Einer Vernehmung des von der Beklagten benannten Zeugen H. bedurfte es nicht, da der Zeuge S. bestätigt hat, mit dem versicherten Fahrzeug gelegentlich (höchstens 10 mal) von seiner Wohnung den kurzen Weg zur Schule (4,9 km) gefahren zu sein und der Versicherer hinreichend substantiiert nichts anderes behauptet.

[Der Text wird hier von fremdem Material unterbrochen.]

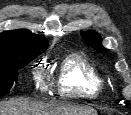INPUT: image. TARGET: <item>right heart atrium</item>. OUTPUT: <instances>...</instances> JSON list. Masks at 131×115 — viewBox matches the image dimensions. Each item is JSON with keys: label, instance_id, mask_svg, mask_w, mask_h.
<instances>
[{"label": "right heart atrium", "instance_id": "right-heart-atrium-1", "mask_svg": "<svg viewBox=\"0 0 131 115\" xmlns=\"http://www.w3.org/2000/svg\"><path fill=\"white\" fill-rule=\"evenodd\" d=\"M32 79L37 86V88L41 90H45V74L38 67L34 68L31 72Z\"/></svg>", "mask_w": 131, "mask_h": 115}]
</instances>
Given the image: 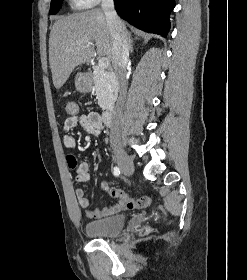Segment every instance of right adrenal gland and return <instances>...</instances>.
Instances as JSON below:
<instances>
[{"label": "right adrenal gland", "mask_w": 247, "mask_h": 280, "mask_svg": "<svg viewBox=\"0 0 247 280\" xmlns=\"http://www.w3.org/2000/svg\"><path fill=\"white\" fill-rule=\"evenodd\" d=\"M132 39H131V34L129 33V52H133V45H132Z\"/></svg>", "instance_id": "1"}]
</instances>
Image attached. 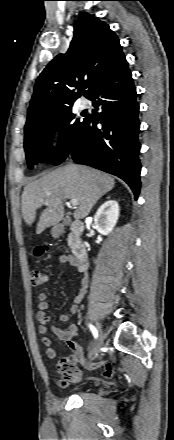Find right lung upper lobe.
Here are the masks:
<instances>
[{"label": "right lung upper lobe", "instance_id": "cb5924a9", "mask_svg": "<svg viewBox=\"0 0 174 440\" xmlns=\"http://www.w3.org/2000/svg\"><path fill=\"white\" fill-rule=\"evenodd\" d=\"M126 61L120 42L109 26L89 14L74 24L66 54L57 55L37 78L25 131L70 109L82 84L89 98L104 78Z\"/></svg>", "mask_w": 174, "mask_h": 440}]
</instances>
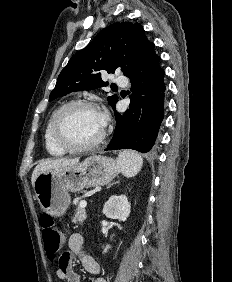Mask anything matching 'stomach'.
Returning a JSON list of instances; mask_svg holds the SVG:
<instances>
[{"mask_svg": "<svg viewBox=\"0 0 232 282\" xmlns=\"http://www.w3.org/2000/svg\"><path fill=\"white\" fill-rule=\"evenodd\" d=\"M119 172L120 169L113 159L93 155L73 166L40 173L33 186L34 192L43 211L59 217L69 207L71 200L69 192H80L84 188L106 185Z\"/></svg>", "mask_w": 232, "mask_h": 282, "instance_id": "stomach-1", "label": "stomach"}]
</instances>
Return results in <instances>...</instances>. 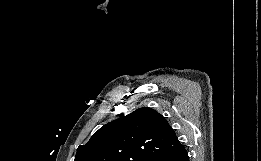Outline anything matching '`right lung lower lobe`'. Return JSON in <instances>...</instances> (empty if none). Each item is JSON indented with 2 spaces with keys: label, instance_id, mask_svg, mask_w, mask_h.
Masks as SVG:
<instances>
[{
  "label": "right lung lower lobe",
  "instance_id": "obj_1",
  "mask_svg": "<svg viewBox=\"0 0 261 161\" xmlns=\"http://www.w3.org/2000/svg\"><path fill=\"white\" fill-rule=\"evenodd\" d=\"M152 161H189V157L185 147L183 146L177 151L158 156Z\"/></svg>",
  "mask_w": 261,
  "mask_h": 161
}]
</instances>
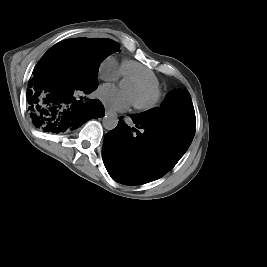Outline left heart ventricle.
<instances>
[{"instance_id":"left-heart-ventricle-1","label":"left heart ventricle","mask_w":267,"mask_h":267,"mask_svg":"<svg viewBox=\"0 0 267 267\" xmlns=\"http://www.w3.org/2000/svg\"><path fill=\"white\" fill-rule=\"evenodd\" d=\"M126 90L131 94L134 101H144L148 97V89L133 82L126 84Z\"/></svg>"}]
</instances>
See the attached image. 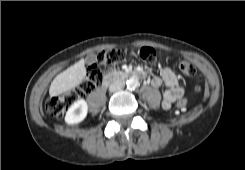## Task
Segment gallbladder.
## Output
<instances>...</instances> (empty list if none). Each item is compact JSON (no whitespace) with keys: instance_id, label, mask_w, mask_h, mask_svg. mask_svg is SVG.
<instances>
[{"instance_id":"1","label":"gallbladder","mask_w":245,"mask_h":170,"mask_svg":"<svg viewBox=\"0 0 245 170\" xmlns=\"http://www.w3.org/2000/svg\"><path fill=\"white\" fill-rule=\"evenodd\" d=\"M97 61V56L95 54H89L87 57H86V62L88 64H92L94 62Z\"/></svg>"}]
</instances>
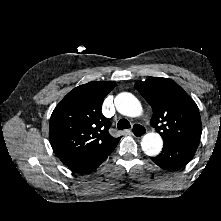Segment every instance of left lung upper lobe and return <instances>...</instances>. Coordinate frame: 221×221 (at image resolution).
Masks as SVG:
<instances>
[{
	"mask_svg": "<svg viewBox=\"0 0 221 221\" xmlns=\"http://www.w3.org/2000/svg\"><path fill=\"white\" fill-rule=\"evenodd\" d=\"M135 88L153 110L151 125L164 144L200 140L202 125L194 100L173 80L150 77L135 83Z\"/></svg>",
	"mask_w": 221,
	"mask_h": 221,
	"instance_id": "1",
	"label": "left lung upper lobe"
}]
</instances>
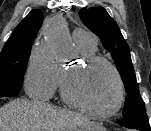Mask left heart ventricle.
Masks as SVG:
<instances>
[{
    "mask_svg": "<svg viewBox=\"0 0 151 131\" xmlns=\"http://www.w3.org/2000/svg\"><path fill=\"white\" fill-rule=\"evenodd\" d=\"M71 88L79 100L99 112L110 110L117 99L116 80L103 64L85 69L72 81Z\"/></svg>",
    "mask_w": 151,
    "mask_h": 131,
    "instance_id": "left-heart-ventricle-1",
    "label": "left heart ventricle"
}]
</instances>
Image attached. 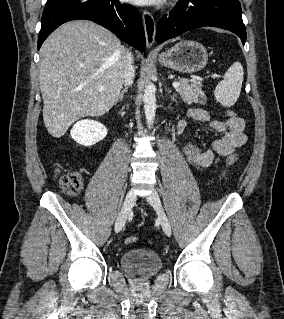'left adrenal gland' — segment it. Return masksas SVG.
I'll return each instance as SVG.
<instances>
[{
  "label": "left adrenal gland",
  "instance_id": "left-adrenal-gland-1",
  "mask_svg": "<svg viewBox=\"0 0 284 319\" xmlns=\"http://www.w3.org/2000/svg\"><path fill=\"white\" fill-rule=\"evenodd\" d=\"M168 93L170 94L171 100L177 103V95L171 94V90H168Z\"/></svg>",
  "mask_w": 284,
  "mask_h": 319
}]
</instances>
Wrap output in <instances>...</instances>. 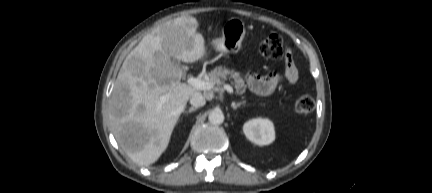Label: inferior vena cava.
Wrapping results in <instances>:
<instances>
[{
  "label": "inferior vena cava",
  "mask_w": 432,
  "mask_h": 193,
  "mask_svg": "<svg viewBox=\"0 0 432 193\" xmlns=\"http://www.w3.org/2000/svg\"><path fill=\"white\" fill-rule=\"evenodd\" d=\"M190 103L194 107H202L205 105V97L200 92H194L190 97Z\"/></svg>",
  "instance_id": "1"
}]
</instances>
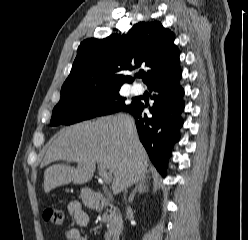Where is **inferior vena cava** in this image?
<instances>
[{"mask_svg":"<svg viewBox=\"0 0 248 240\" xmlns=\"http://www.w3.org/2000/svg\"><path fill=\"white\" fill-rule=\"evenodd\" d=\"M127 193V190L125 189V194ZM125 194H124V198H125Z\"/></svg>","mask_w":248,"mask_h":240,"instance_id":"602c4592","label":"inferior vena cava"}]
</instances>
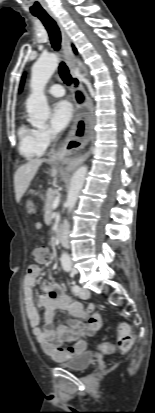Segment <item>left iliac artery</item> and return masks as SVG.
Listing matches in <instances>:
<instances>
[{"label":"left iliac artery","instance_id":"left-iliac-artery-1","mask_svg":"<svg viewBox=\"0 0 155 413\" xmlns=\"http://www.w3.org/2000/svg\"><path fill=\"white\" fill-rule=\"evenodd\" d=\"M74 274L75 273L73 271H71V276H74ZM72 291L77 294L80 291V287L78 285H74L72 287Z\"/></svg>","mask_w":155,"mask_h":413}]
</instances>
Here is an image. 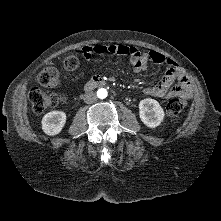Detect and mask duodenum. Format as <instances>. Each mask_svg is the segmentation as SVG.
<instances>
[{"label": "duodenum", "mask_w": 221, "mask_h": 221, "mask_svg": "<svg viewBox=\"0 0 221 221\" xmlns=\"http://www.w3.org/2000/svg\"><path fill=\"white\" fill-rule=\"evenodd\" d=\"M106 85H108V82L104 78L101 76H94L85 84V90L89 91L93 88L104 87Z\"/></svg>", "instance_id": "410a0bca"}]
</instances>
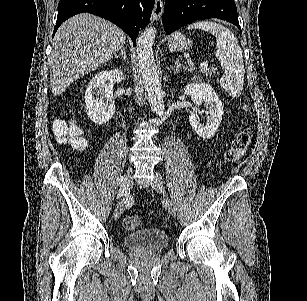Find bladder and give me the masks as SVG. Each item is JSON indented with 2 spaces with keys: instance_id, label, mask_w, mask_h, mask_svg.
Returning <instances> with one entry per match:
<instances>
[{
  "instance_id": "obj_1",
  "label": "bladder",
  "mask_w": 307,
  "mask_h": 301,
  "mask_svg": "<svg viewBox=\"0 0 307 301\" xmlns=\"http://www.w3.org/2000/svg\"><path fill=\"white\" fill-rule=\"evenodd\" d=\"M123 244L137 250L160 251L168 246L169 237L159 228H146L123 237Z\"/></svg>"
}]
</instances>
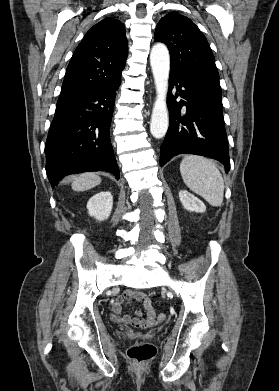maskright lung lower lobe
Listing matches in <instances>:
<instances>
[{
	"mask_svg": "<svg viewBox=\"0 0 279 391\" xmlns=\"http://www.w3.org/2000/svg\"><path fill=\"white\" fill-rule=\"evenodd\" d=\"M121 79L57 101L45 144L46 173L55 187L66 175L108 171L120 178L110 141L116 91Z\"/></svg>",
	"mask_w": 279,
	"mask_h": 391,
	"instance_id": "98d812e1",
	"label": "right lung lower lobe"
}]
</instances>
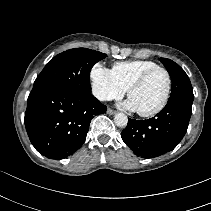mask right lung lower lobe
Listing matches in <instances>:
<instances>
[{
	"label": "right lung lower lobe",
	"mask_w": 211,
	"mask_h": 211,
	"mask_svg": "<svg viewBox=\"0 0 211 211\" xmlns=\"http://www.w3.org/2000/svg\"><path fill=\"white\" fill-rule=\"evenodd\" d=\"M106 110L92 94L34 89L27 100L25 127L32 145L41 155L59 160L82 146L91 119Z\"/></svg>",
	"instance_id": "obj_1"
}]
</instances>
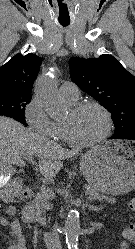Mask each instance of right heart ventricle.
<instances>
[{"label":"right heart ventricle","mask_w":135,"mask_h":249,"mask_svg":"<svg viewBox=\"0 0 135 249\" xmlns=\"http://www.w3.org/2000/svg\"><path fill=\"white\" fill-rule=\"evenodd\" d=\"M68 101V100H67ZM70 102L71 104H74L75 102H72V101H68ZM55 137L60 139V140H63V141H68V138H67V135H66V132H65V128H64V123L62 122H58V123H55Z\"/></svg>","instance_id":"e07e8e85"}]
</instances>
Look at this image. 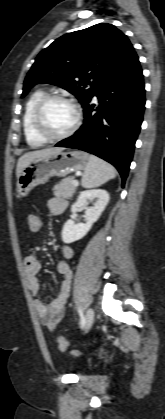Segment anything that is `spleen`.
I'll use <instances>...</instances> for the list:
<instances>
[{
    "label": "spleen",
    "mask_w": 165,
    "mask_h": 419,
    "mask_svg": "<svg viewBox=\"0 0 165 419\" xmlns=\"http://www.w3.org/2000/svg\"><path fill=\"white\" fill-rule=\"evenodd\" d=\"M115 177L113 166L96 156H90L81 183L84 188L98 187Z\"/></svg>",
    "instance_id": "spleen-1"
}]
</instances>
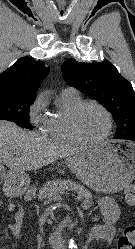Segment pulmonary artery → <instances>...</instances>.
Here are the masks:
<instances>
[{
    "instance_id": "e3ab8cb5",
    "label": "pulmonary artery",
    "mask_w": 135,
    "mask_h": 249,
    "mask_svg": "<svg viewBox=\"0 0 135 249\" xmlns=\"http://www.w3.org/2000/svg\"><path fill=\"white\" fill-rule=\"evenodd\" d=\"M62 93L78 94V91L74 88H66L62 91Z\"/></svg>"
}]
</instances>
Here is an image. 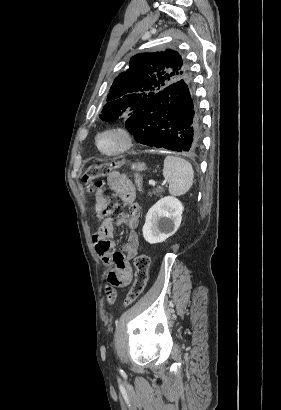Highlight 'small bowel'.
Segmentation results:
<instances>
[{
	"label": "small bowel",
	"instance_id": "1",
	"mask_svg": "<svg viewBox=\"0 0 281 410\" xmlns=\"http://www.w3.org/2000/svg\"><path fill=\"white\" fill-rule=\"evenodd\" d=\"M106 193L120 195L126 199L127 204L134 202L135 189L130 180L124 174L113 172L107 178L105 187L95 193V212L100 226L93 235L95 250L101 261L108 267L107 281L111 287L124 288L132 278V260L138 253L139 236L138 213H124L118 219L111 216V209ZM124 224L128 228V237L121 251H114L111 241L116 225ZM109 300H113L114 292L108 290Z\"/></svg>",
	"mask_w": 281,
	"mask_h": 410
}]
</instances>
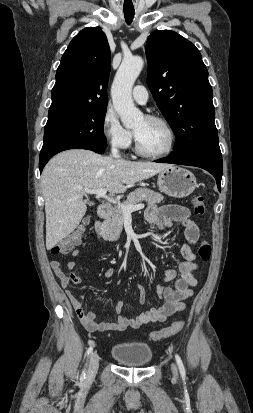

Von einer Beeidigung der vom Senat gehörten Zeugen S. und Z., die die Beklagte beantragt hat, ist abgesehen worden, weil dies zur Herbeiführung wahrheitsgemäßer Aussagen nicht geboten erschien (§ 391 ZPO). Im übrigen ist der Zeuge S. bereits vom Landgericht beeidigt worden.

4.

Der Senat teilt die von der Berufung gegen den Erlaß eines Grundurteils vorgebrachten Bedenken nicht. Der BGH geht zwar in ständiger Rechtsprechung (VersR 1994, 45, 47; r + s 1993, 346, 348; VersR 1982, 1087, 1088) davon aus, daß wegen der im Rahmen der Prüfung einer arglistigen Täuschung des Versicherungsnehmers nach dem Versicherungsfall stets erforderlichen Gesamtbetrachtung aller Umstände der Erlaß eines Grundurteils vor vollständiger Aufklärung auch zur Höhe des Anspruchs regelmäßig nicht in Betracht kommt. Gleichwohl ist ein Grundurteil dann möglich, wenn alle zum Anspruchsgrund gehörenden Fragen erledigt sind und nach Lage der Dinge zumindest wahrscheinlich ist, daß dem Versicherungsnehmer wenigstens ein Teil des geltend gemachten Anspruchs zusteht (BGH VersR 1985, 154). Davon ist im Streitfall auszugehen. Abgesehen davon, daß es in der Kaskoversicherung den besonderen Verwirkungstatbestand der arglistigen Täuschung nach einem Versicherungsfall ohnehin nicht gibt, ist alles geklärt, was sowohl für den Anspruchsgrund (hier: Aufklärungsobliegenheitsverletzung) als auch für die Anspruchshöhe von Bedeutung ist. Daß zwischen den Parteien nach wie vor Streit über den Wiederbeschaffungswert, der seinerseits maßgeblich von der streitigen Laufleistung des Fahrzeugs abhängt, besteht, ändert daran nichts. Selbst wenn es der Klägerin nicht gelingen sollte, die von ihr behauptete niedrige Laufleistung zu beweisen, würde dies der vom Senat getroffenen Feststellung, daß insoweit der Vorwurf einer Aufklärungsobliegenheitsverletzung nicht gerechtfertigt ist, nicht entgegenstehen.

Die Nebenentscheidungen beruhen auf §§ 97, 708 Nr. 10 und 711 ZPO.

Die Beschwer der Beklagten beträgt 62.000,00 DM.